In this way Vincenzo Mortillaro, Marquis of Villarena, in his New Sicilian-Italian Dictionary of 1853 tells us the origin of the caponata, the one with fish (best known as with swordfish or octopus) and the later introduction of vegetables. They are artichokes (cacocciuli) in winter and aubergines (milinciani) in summer, not to mention the variants that include peppers (pipi). It tells us the baronial cuisine of the Monsù and the ingenious popular cusine.

Capunata – a sort of delicacy with fish, peppers, artichokes, and other seasonings, to eat mostly cold, or between courses, or as torna-gusto, or after hot dishes. Tasty delicacy. 

Nuovo Dizionario siciliano-italiano. Vincenzo Mortillaro (1853)

The dish is called a torna-gusto dish, because during the big aristocratic lunches of the eighteenth and nineteenth centuries it was offered between one course and the other to clean and refresh the palate. This function was entrusted to a sauce that constituted the essence of the dish: a bittersweet sauce.

The Caponata and the bittersweet

It is an ancient flavor that narrates not only history and gastronomy, but also dietary science: the logic of temperament for opposites and conservation methods.

The Latin doctors said that“opposites are healed with the opposites” and even in the kitchen it was essential to achieve a balance. Each food had to be combined with another of opposite quality, to compensate the nature of each food. In this way, poor cuisine prevailed over hunger: it discovered how to stop the course of time by preserving food for longer.

Vinegar and sugar (and more generally citrus fruits and sugars) are excellent preservatives. For this reason the bittersweet must be eaten at least after a day of rest, of settling, I like to say. Besides, as the days go by, it gets better and better.

Grandmothers and aunts are true teachers of caponata, with which they have always delighted the palates of my greedy family. An ancient recipe, that at the table of Nuzza&Ddia we propose with joy and emotion.

Ingredients (for 4 p.)

  • 2 black aubergines
  • 1 a celery heart of at least 50gr
  • 80 g of green pitted olives, cut in thick slices, or cut for the long
  • 40 g of salted capers
  • 1 big white onion
  • 25 g of tomatoes extract (astrattu)
  • Half a cup of tomato sauce (If you prefer you can use peeled preserves, I like the creaminess of the sauce. If you want a more red caponata abound according to your taste, remembering however that the astrattu is salty )
  • ½ glass of evo oil
  • Salt and pepper (as needed)
  • 50 g of toasted and ground almonds
  • 20 g of extra dark grated chocolate
How to make bittersweet sauce?

First of all, everyone has their own recipe, who likes agre and who likes it sweeter. Moreover, just following the logic of correction and balance, let us remember that every food has its own degree of sweetness. For example, the pumpkin compared to aubergines is very sweet, I can think of the red pumpkin in sweet and sour (u’ficatu ri sette cannola). The sauce can not be the same for all dishes, just practice will help you find the right bittersweet.

For this recipe, and with these doses, I like it this way:

  • 70ml of white vinegar
  • 30 g of sugar


First, desalt capers and olives at least four hours before starting the preparation. Just store them in a container with cold water that must be changed every hour.

Then, prepare the aubergines. Cut them into large cubes, sprinkle with salt and put them in a colander. In this way they will lose their bitterness (the vegetation liquid) and if you put a weight on it you will accelerate this osmotic process. Leave them like this for at least 40 minutes.

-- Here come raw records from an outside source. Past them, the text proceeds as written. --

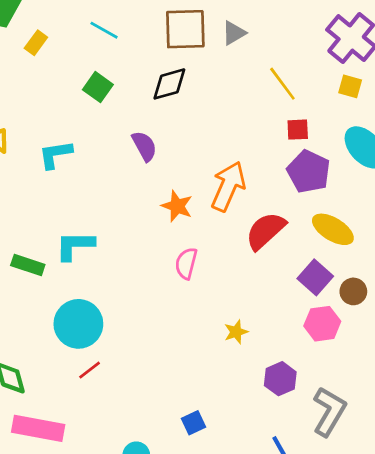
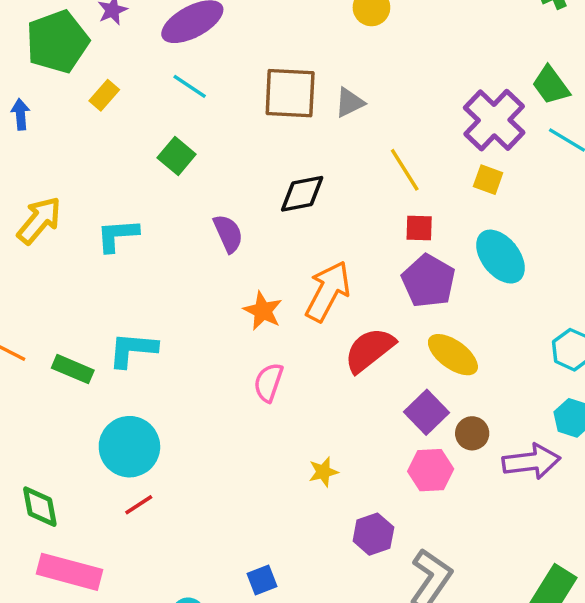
black diamond: (169, 84) -> (302, 194), moved

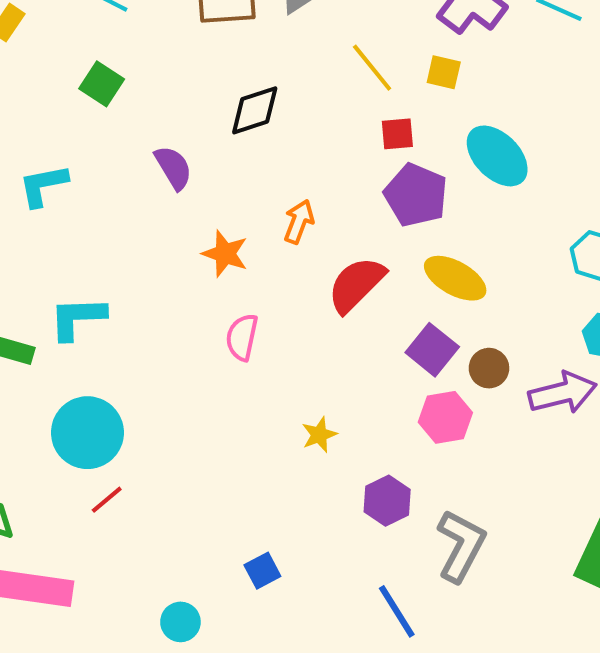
yellow square: (488, 180) -> (444, 72), moved
orange arrow: (328, 291) -> (299, 221), size x0.6

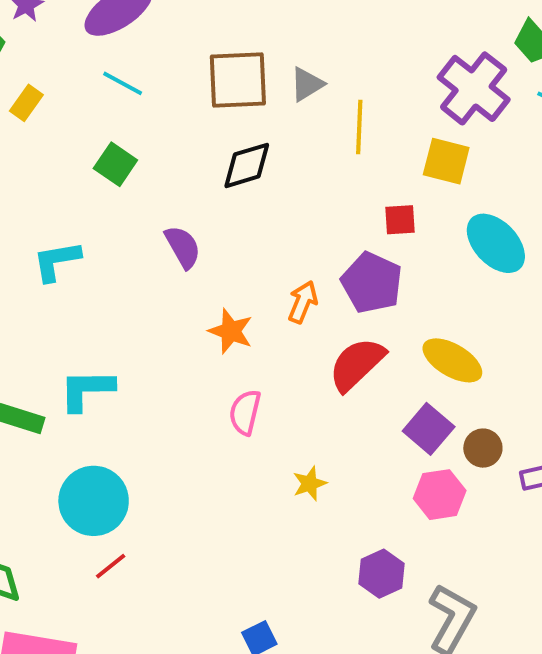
yellow line: (372, 68) -> (359, 127), moved, turned 40
yellow square: (444, 72) -> (446, 161), size x1.4
black diamond: (255, 110) -> (247, 165), moved
purple pentagon: (416, 195) -> (372, 283), moved
yellow star: (319, 435) -> (310, 483), moved

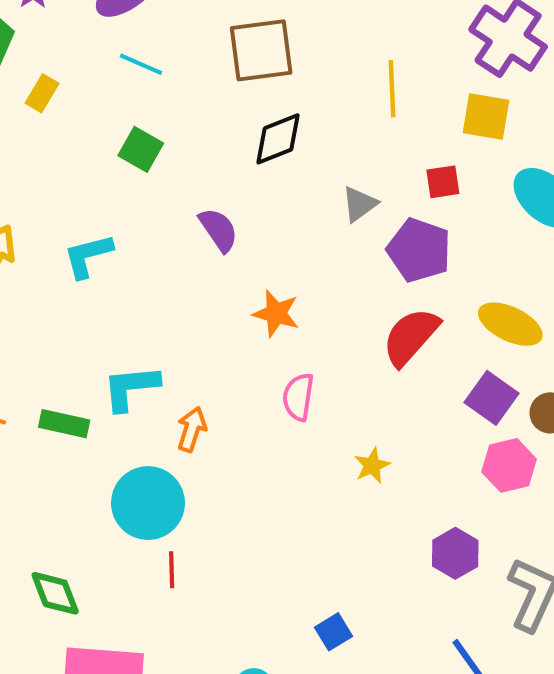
gray triangle: (307, 84) -> (359, 204), moved
orange arrow: (303, 302) -> (192, 429), moved
red line: (111, 566) -> (172, 570), turned -48

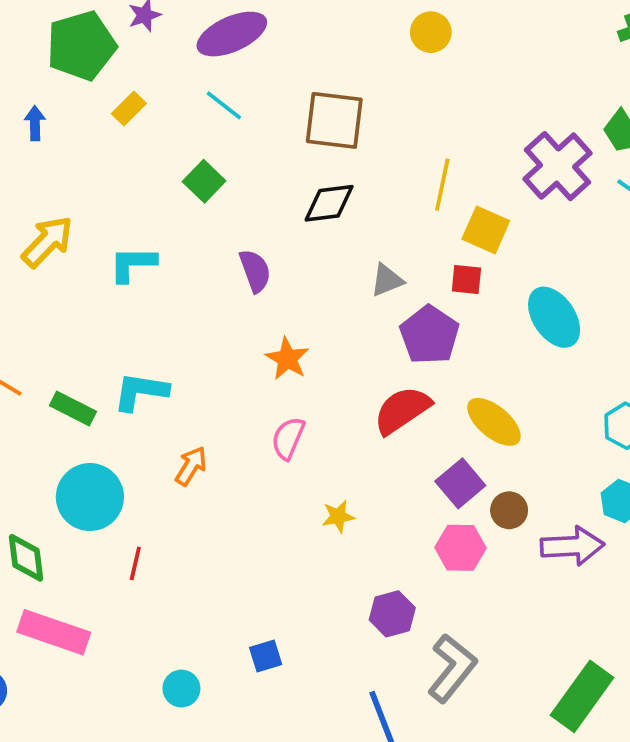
yellow square: (486, 117) -> (486, 230), moved
orange arrow: (192, 429) -> (191, 466), moved
cyan circle: (148, 503) -> (90, 497), moved

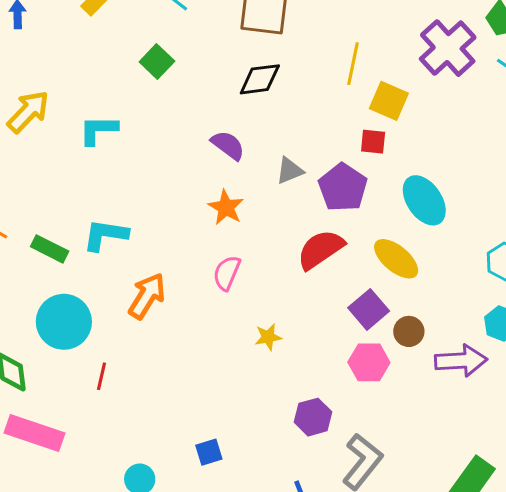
purple semicircle: (255, 271) -> (228, 145), moved, turned -33
gray triangle: (387, 280) -> (290, 171), moved
cyan ellipse: (554, 317) -> (424, 200), moved
orange arrow: (191, 466) -> (147, 296), size x1.4

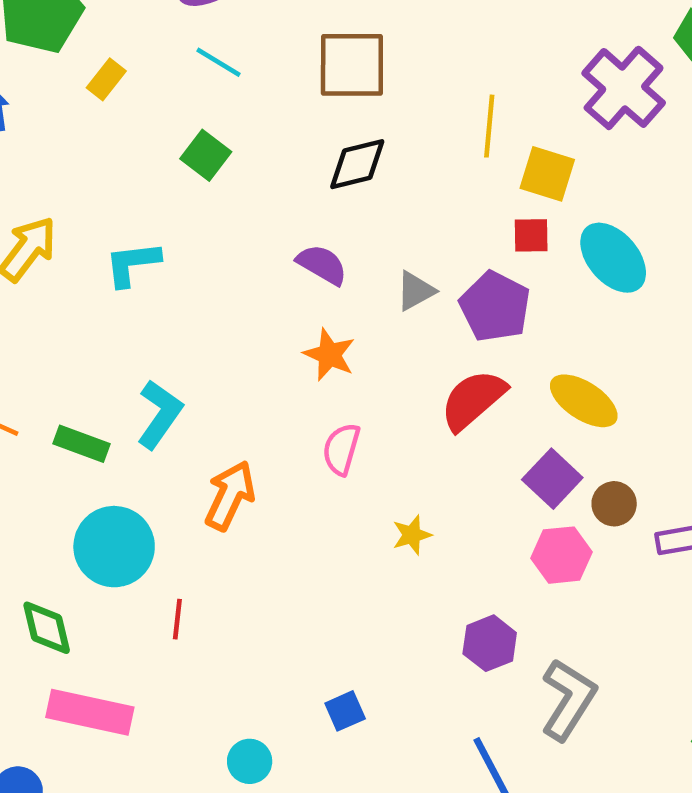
cyan ellipse: (424, 200) -> (613, 258), moved
cyan L-shape: (105, 235) -> (160, 414), turned 123

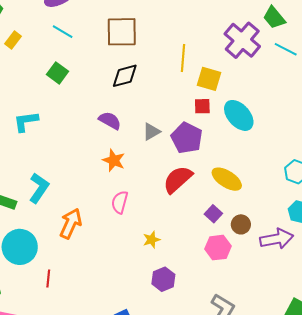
purple square: (552, 479) -> (213, 214), size x0.7
purple hexagon: (490, 643) -> (163, 279), moved

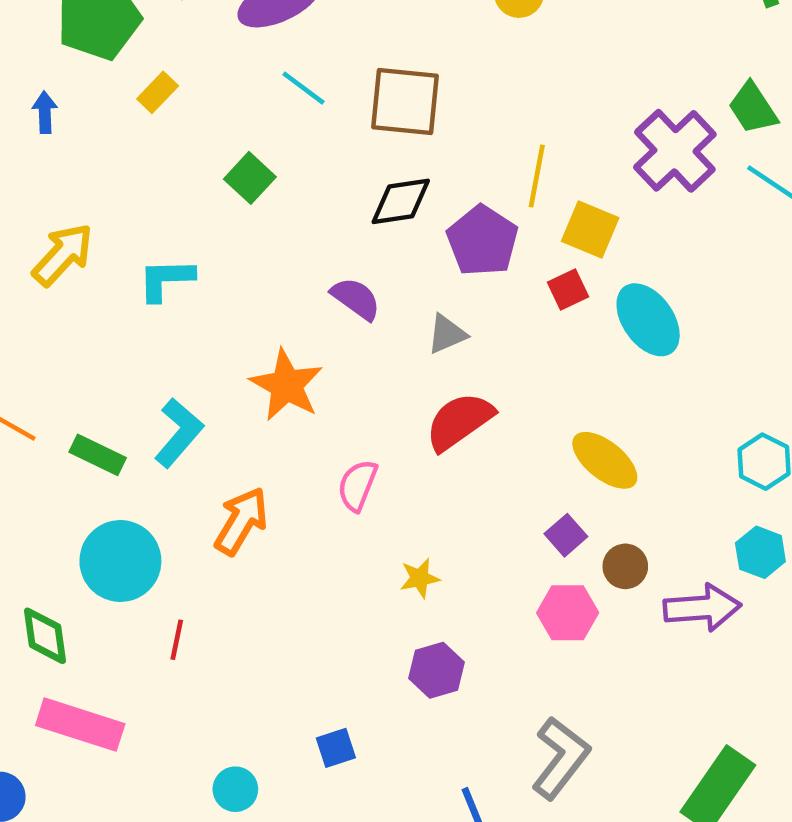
cyan line: (63, 32) -> (303, 88), moved
red square: (202, 106) -> (568, 290), turned -30
purple pentagon: (187, 138) -> (482, 241), moved
orange star: (114, 160) -> (287, 385), moved, size x1.4
red semicircle: (178, 179) -> (459, 421), moved

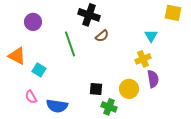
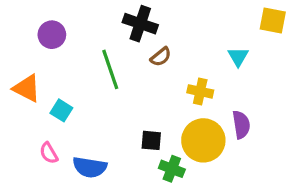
yellow cross: (143, 59) -> (200, 91), moved, turned 35
yellow circle: (129, 89) -> (203, 140), size x1.4

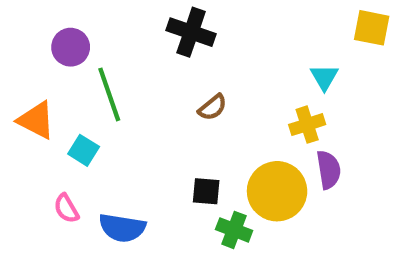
brown semicircle: (161, 57) -> (213, 107), moved
green line: (110, 69) -> (109, 94), moved
yellow cross: (200, 91) -> (307, 125), moved, turned -30

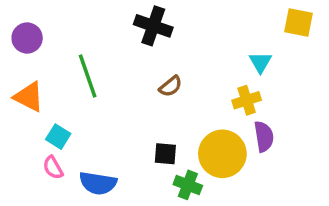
purple circle: (71, 47) -> (27, 38), moved
cyan square: (84, 150) -> (58, 137), moved

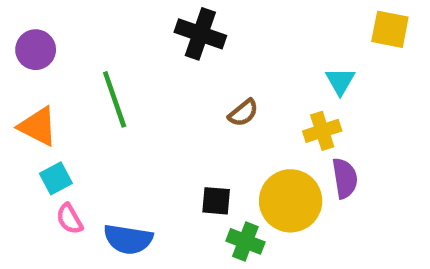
brown semicircle: (171, 86) -> (243, 113), moved
cyan square: (58, 137) -> (56, 178), moved, turned 30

Now spread the aubergines on a cloth and place another on top. This operation will dry them and make your frying perfect, as long as the oil is hot. After that, transfer them into a large salad bowl.

Clean the celery, cut into pieces not too big and blanch. As soon as it is cooked, add the olives and capers for a couple of minutes. Turn off the heat and pour in the ingredients, but keep the cooking water. Dilute the extract with a glass of hot water and dilute the sugar with the vinegar.

It’s time to make the onion. Peel and slice the onion and put it in a pan with the rest of the oil, fry it and continue cooking helping with the broth made from celery. When the onion is well cooked but not too much, add the celery with olives and capers, the extract and the tomato puree. Stir, cook a few minutes and then blend with the bittersweet sauce. Remove from the heat. Be careful: the onion should not be dry or watery, but moist and creamy to the right point.

At this point make the caponata: pour the hot preparation on the aubergines and mix gently. Add the chocolate, some almonds and pine nuts and stir again.

Sprinkle with the remaining dried fruit. At this point wait patiently for the torna-gusto rest: serve the caponata the next day at room temperature. You’ll see, it will return the desire to taste it in every way.

Buon appetito in the sign of ancient tradition and family warmth.